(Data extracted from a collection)
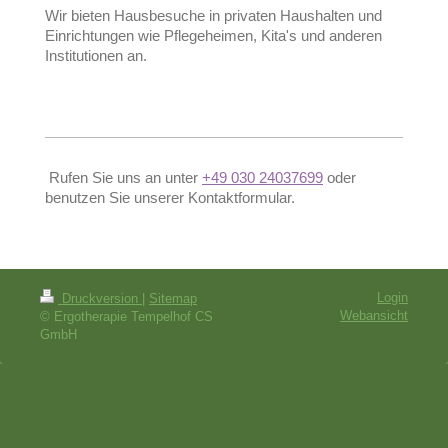
Wir bieten Hausbesuche in privaten Haushalten und
Einrichtungen wie Pflegeheimen, Kita's und anderen
Institutionen an.
Rufen Sie uns an unter
+49 030 24037699
oder
benutzen Sie unserer Kontaktformular.
Login
Druckversion
|
Sitemap
Webansicht
© Ergotherapie Tempelhof CS
GmbH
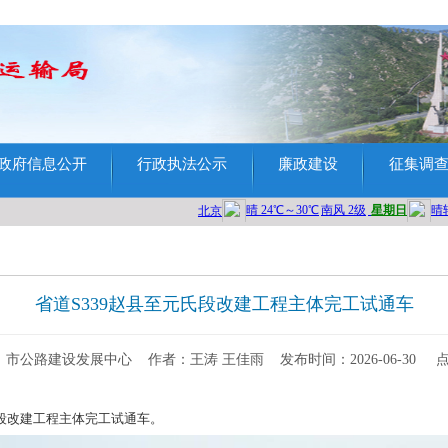
政府信息公开
行政执法公示
廉政建设
征集调
省道S339赵县至元氏段改建工程主体完工试通车
：市公路建设发展中心
作者：王涛 王佳雨
发布时间：2026-06-30
点
元氏段改建工程主体完工试通车。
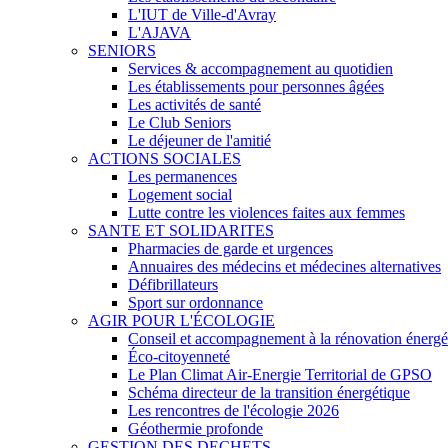
L'IUT de Ville-d'Avray
L'AJAVA
SENIORS
Services & accompagnement au quotidien
Les établissements pour personnes âgées
Les activités de santé
Le Club Seniors
Le déjeuner de l'amitié
ACTIONS SOCIALES
Les permanences
Logement social
Lutte contre les violences faites aux femmes
SANTE ET SOLIDARITES
Pharmacies de garde et urgences
Annuaires des médecins et médecines alternatives
Défibrillateurs
Sport sur ordonnance
AGIR POUR L'ÉCOLOGIE
Conseil et accompagnement à la rénovation énergé
Éco-citoyenneté
Le Plan Climat Air-Energie Territorial de GPSO
Schéma directeur de la transition énergétique
Les rencontres de l'écologie 2026
Géothermie profonde
GESTION DES DECHETS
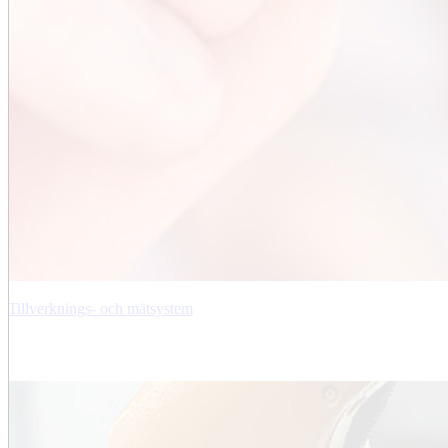
Tillverknings- och mätsystem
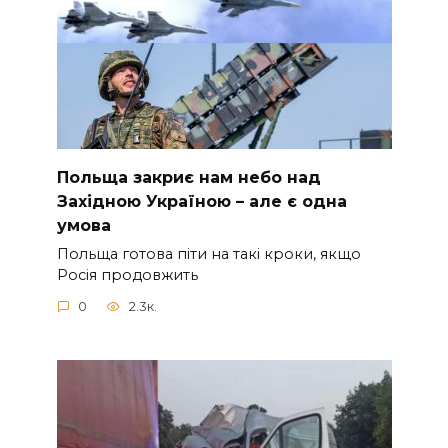
Польща закриє нам небо над
Західною Україною – але є одна
умова
Польща готова піти на такі кроки, якщо
Росія продовжить
0
2.3к.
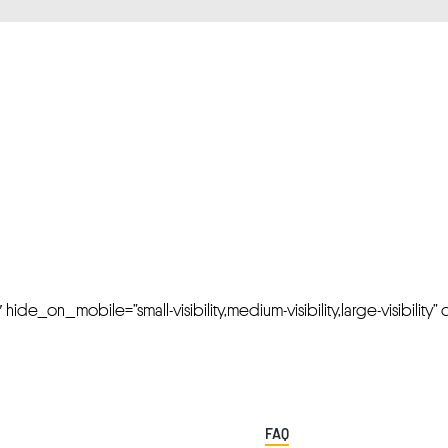
FRESH OFFERS IN YOUR INBOX
Weekly Newslette
de_on_mobile=”small-visibility,medium-visibility,large-visibility” cl
FAQ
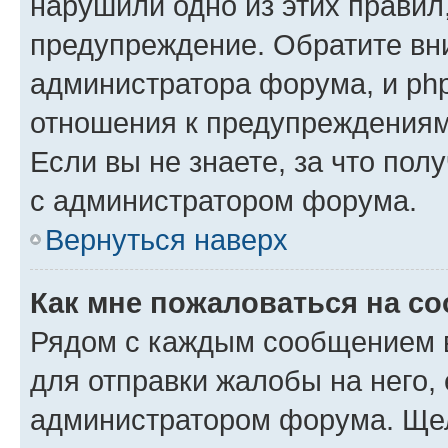
нарушили одно из этих правил
предупреждение. Обратите вни
администратора форума, и php
отношения к предупреждения
Если вы не знаете, за что пол
с администратором форума.
Вернуться наверх
Как мне пожаловаться на с
Рядом с каждым сообщением в
для отправки жалобы на него,
администратором форума. Щелк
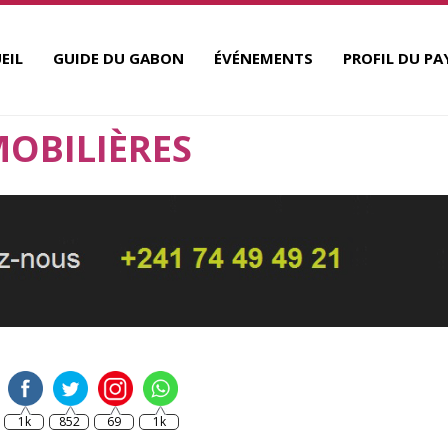
EIL
GUIDE DU GABON
ÉVÉNEMENTS
PROFIL DU PA
OBILIÈRES
1k
852
69
1k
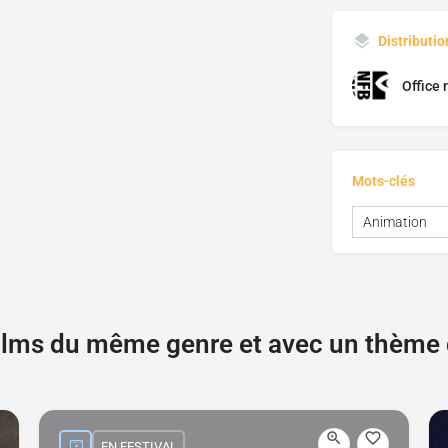
Distributio
Office 
Mots-clés
Animation
films du même genre et avec un thèm
EN FESTIVAL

# PROBLEM DESCRIPTION
The answer is a single number: how many lines in the data above hold the string "администратором".

# EXERCISE RESULT
2